Two men had approached and forced him to the ground. They attempted to scam his smartcard and transfer his points onto a safecard reader. Reho’s AIM functioned as a safecard reader; the model his uncle had described was one he had seen in communities farther out in the Blastlands, a bulky device that was known to malfunction. The safecard reader gave an error message each time they swiped his father’s smartcard. Frustrated, they argued, each trying to fix it. Reho’s father twisted, slashing both men across their legs. Dropping to their knees, both pressed on their fresh wounds, sending the device to ground. Springs and plastic pieces exploded, littering the ground.

The fat one, as his uncle referred to him, positioned his gun in the air like an outlaw in a Western. The next part had fascinated Reho as a child. His uncle would stand up and then straighten Reho up in front of him, about five feet away. His uncle’s hand would rise, imitating a gun, and then he would yell,

Now!” Reho played the role of his father. He had heard it so many times as a child.
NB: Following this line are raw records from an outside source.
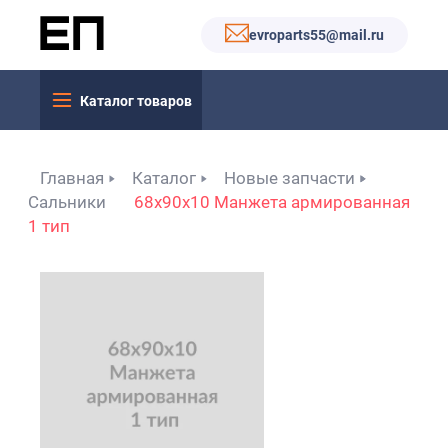
evroparts55@mail.ru
Каталог товаров
Главная
Каталог
Новые запчасти
Сальники
68x90x10 Манжета армированная
1 тип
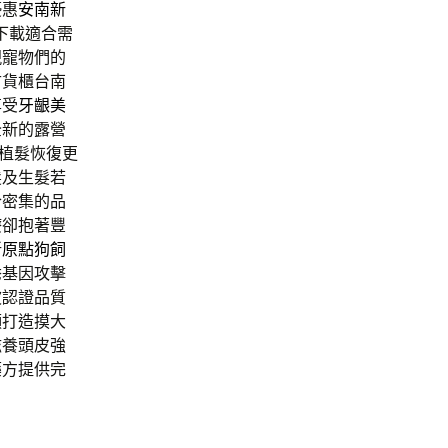
優惠
安南新
下載適合需
現寵物們的
古貨櫃台南
享受
牙齦美
全新的露營
植髮恢復更
髮及生髮若
合密集的品
療卻抱著豐
新
原點狗飼
禿基因攻擊
波認證品質
顯打造摸大
滋養頭皮強
藥方提供完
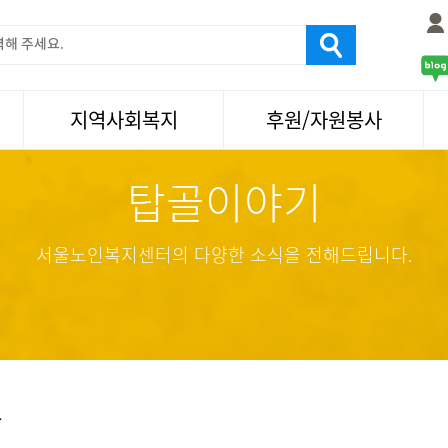
지역사회복지
후원/자원봉사
탑골이야기
서울국제노인영화제
후원
나눔축제/국화축제
자원봉사
활기찬미래연구소
기업사회봉사
서울노인복지센터의 다양한 소식을 전해드립니다.
탑골미술관
자원봉사·후원소식
탑골 TV
똑똑 한 걸음
어르신문화거리사업
항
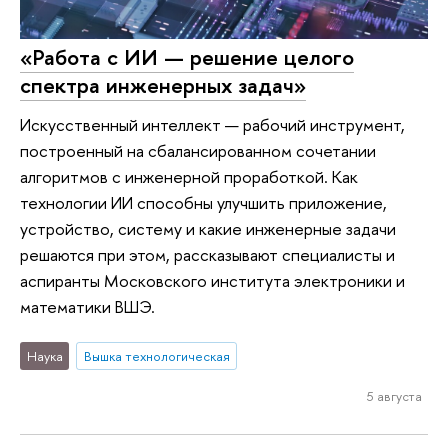
«Работа с ИИ — решение целого
спектра инженерных задач»
Искусственный интеллект — рабочий инструмент,
построенный на сбалансированном сочетании
алгоритмов с инженерной проработкой. Как
технологии ИИ способны улучшить приложение,
устройство, систему и какие инженерные задачи
решаются при этом, рассказывают специалисты и
аспиранты Московского института электроники и
математики ВШЭ.
Наука
Вышка технологическая
5 августа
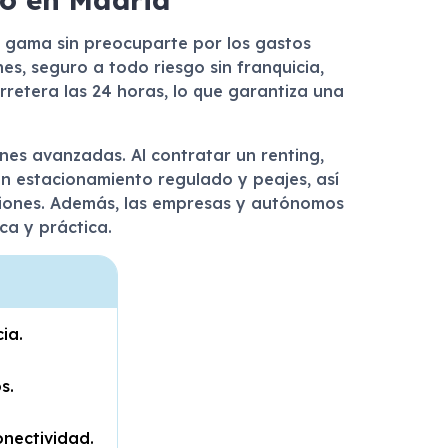
a gama sin preocuparte por los gastos
es, seguro a todo riesgo sin franquicia,
retera las 24 horas, lo que garantiza una
nes avanzadas. Al contratar un renting,
n estacionamiento regulado y peajes, así
misiones. Además, las empresas y autónomos
ca y práctica.
ia.
s.
nectividad.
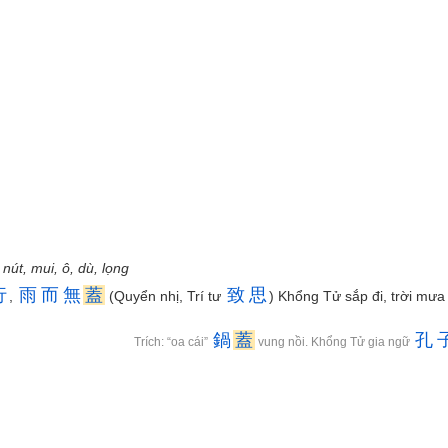
út, mui, ô, dù, lọng
行
雨
而
無
蓋
致
思
,
(Quyển nhị, Trí tư
) Khổng Tử sắp đi, trời mư
鍋
蓋
孔
Trích: “oa cái”
vung nồi. Khổng Tử gia ngữ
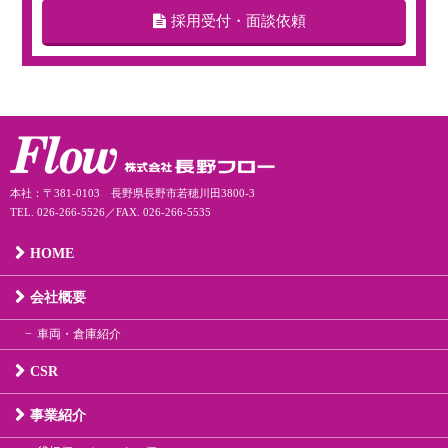
採用受付・面談依頼
本社：〒381-0103 長野県長野市若穂川田3800-3
TEL. 026-266-5526／FAX. 026-266-5535
HOME
会社概要
車両・倉庫紹介
CSR
事業紹介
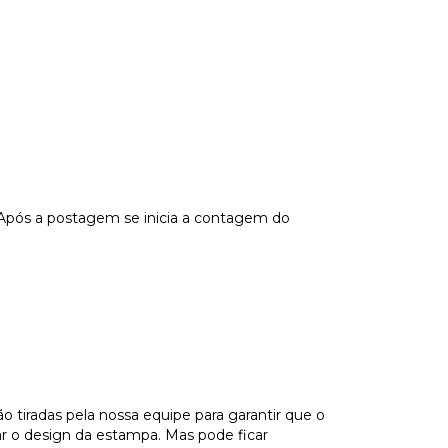
 Após a postagem se inicia a contagem do
tiradas pela nossa equipe para garantir que o
ar o design da estampa. Mas pode ficar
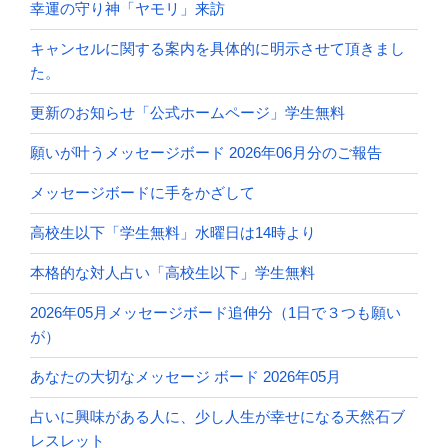
幸運の守り神「ヤモリ」来訪
キャンセルに関する案内を具体的に明示させて頂きまし
た。
更新のお知らせ「公式ホームページ」学生無料
願いが叶うメッセージボード 2026年06月分のご報告
メッセージボードに手をかざして
高校生以下「学生無料」水曜日は14時より
本格的な対人占い「高校生以下」学生無料
2026年05月メッセージボード追伸分（1日で３つも願い
が）
あなたの大切なメッセージ ボード 2026年05月
占いに興味がある人に、少し人生が幸せになる天然石ブ
レスレット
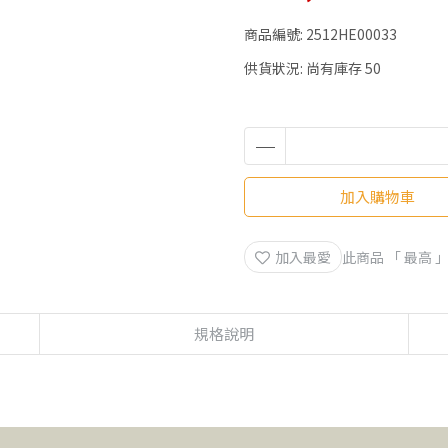
商品編號:
2512HE00033
供貨狀況:
尚有庫存 50
加入購物車
加入最愛
此商品 「 最高
規格說明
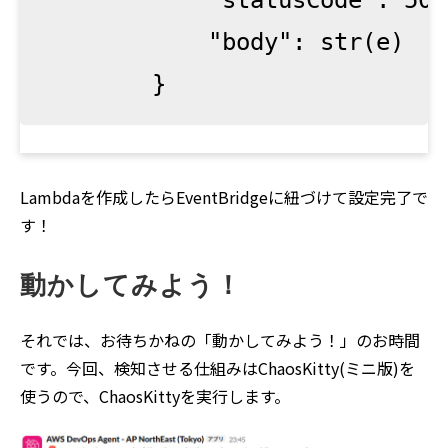
            "statusCode": 500,
            "body": str(e)

        }
Lambdaを作成したらEventBridgeに紐づけて設定完了で
す！
動かしてみよう！
それでは、お待ちかねの「動かしてみよう！」のお時間
です。今回、検知させる仕組みはChaosKitty(ミニ版)を
使うので、ChaosKittyを実行します。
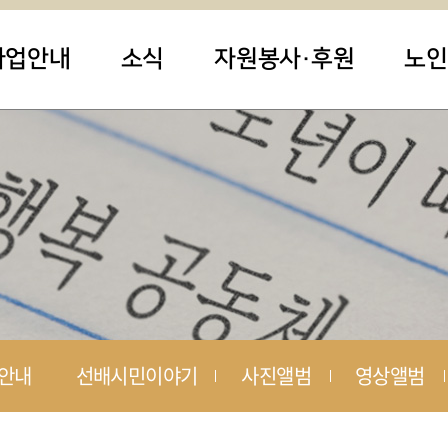
사업안내
소식
자원봉사·후원
노인
안내
선배시민이야기
사진앨범
영상앨범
Reho dropped to a knee, as his father had, and flung an imaginary knife toward his uncle. His uncle would drop the pretend gun and grab his chest, then fall over.

The other one, Skinny, his uncle would call him, looked down at his partner, the knife planted like a sapling in his chest. As his father moved to uproot the blade, Skinny ran away.
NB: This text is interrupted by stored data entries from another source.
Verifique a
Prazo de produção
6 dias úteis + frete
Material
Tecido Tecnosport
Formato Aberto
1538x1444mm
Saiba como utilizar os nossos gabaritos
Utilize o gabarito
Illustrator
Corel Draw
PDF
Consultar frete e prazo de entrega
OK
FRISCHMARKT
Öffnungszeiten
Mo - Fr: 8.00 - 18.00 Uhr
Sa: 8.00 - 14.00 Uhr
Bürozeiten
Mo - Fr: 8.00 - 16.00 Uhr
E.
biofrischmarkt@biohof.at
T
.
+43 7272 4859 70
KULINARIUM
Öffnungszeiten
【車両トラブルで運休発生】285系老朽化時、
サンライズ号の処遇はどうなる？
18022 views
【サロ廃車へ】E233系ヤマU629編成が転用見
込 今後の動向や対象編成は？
His father hadn’t been hurt that night. Reho was like his father; they both healed at an accelerated rate. Their minds also processed information with lightning-fast speed, often noticing details most overlooked. His body could endure almost anything. Out in the Blastlands, he had discovered only one thing that seemed to harm him: high levels of radiation. In most areas, the radiation levels were minimal and of no real safety concern. But the pockets of high radiation that dotted the area were an immediate deathtrap for anyone unfortunate enough to walk into one, including Reho.
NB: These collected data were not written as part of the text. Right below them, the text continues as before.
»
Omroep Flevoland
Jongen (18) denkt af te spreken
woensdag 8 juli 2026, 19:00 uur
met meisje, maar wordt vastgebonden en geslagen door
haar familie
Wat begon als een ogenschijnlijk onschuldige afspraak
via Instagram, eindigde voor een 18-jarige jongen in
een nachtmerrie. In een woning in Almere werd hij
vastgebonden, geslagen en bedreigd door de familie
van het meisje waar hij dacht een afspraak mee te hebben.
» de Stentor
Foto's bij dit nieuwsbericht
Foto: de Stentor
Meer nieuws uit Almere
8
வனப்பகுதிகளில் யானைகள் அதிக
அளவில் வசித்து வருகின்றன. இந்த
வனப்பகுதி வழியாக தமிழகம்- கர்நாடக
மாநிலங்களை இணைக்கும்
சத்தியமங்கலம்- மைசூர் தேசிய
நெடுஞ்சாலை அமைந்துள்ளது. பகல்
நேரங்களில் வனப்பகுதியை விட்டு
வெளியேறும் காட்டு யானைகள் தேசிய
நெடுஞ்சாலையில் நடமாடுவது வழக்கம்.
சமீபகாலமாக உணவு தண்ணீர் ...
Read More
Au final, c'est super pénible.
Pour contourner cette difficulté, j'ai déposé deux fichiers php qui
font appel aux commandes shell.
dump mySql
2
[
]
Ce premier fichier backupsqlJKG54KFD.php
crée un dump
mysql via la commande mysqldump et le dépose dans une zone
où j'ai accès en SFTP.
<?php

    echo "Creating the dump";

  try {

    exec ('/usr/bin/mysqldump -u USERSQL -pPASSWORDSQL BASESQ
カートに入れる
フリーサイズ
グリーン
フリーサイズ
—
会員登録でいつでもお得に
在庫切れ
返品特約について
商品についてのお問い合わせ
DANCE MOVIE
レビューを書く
Before having the AIM surgically embedded, he had wandered into one of the high radiation spot near OldWorld St. Louis, just as he’d crossed the Great River. Signs of the sickness began with a shortness of breath, followed by nausea. Realizing he’d traveled into a death trap, he struggled to retrace his steps. He had blacked out near the river, waking late that night. His skin was covered with boils filled with sticky, green toxins. His body shivered and burned throughout the night as it sought to rid him of the radiation. Less than a month later, he’d found a doctor capable of implanting a device that could warn him of radiation levels. Among other things, the AIM was meant to keep him alive. But it had become more than that over the years. Its mapping system had helped him navigate his way through the Blastlands, finding communities that most would never know existed.

Reho sat on the tattered mattress; it reminded him of the one he had slept on in the Red Hall holding cell. His mind flooded with questions, as it often did when we thought back on his childhood.
What if his mother had never been abducted by the Hegemon? If his father hadn’t been at work in the tannery with his brother the day she was taken, could he have prevented her abduction?
If so, maybe she would have had a life worth living instead of the frightened mess she endured after being returned. Maybe she could have enjoyed her son. The only pleasant memories Reho had of his mother were of the rare moments when she sang. Her lilting voice filled the house with soothing melodies, the antithesis of the hell she endured each sleepless night. Reho remembered the screams that plagued him as a child—most notably, her final scream.

He hated the alien invaders for that.

***

The mess room was below the navigation cabin on the top deck. Smoke hung in the air around the stove. A cigarette dangled from Thursday’s lips as he stirred a sizzling skillet. The room was filled with a heady aroma, a mixture of the two—delicious, yet acrid.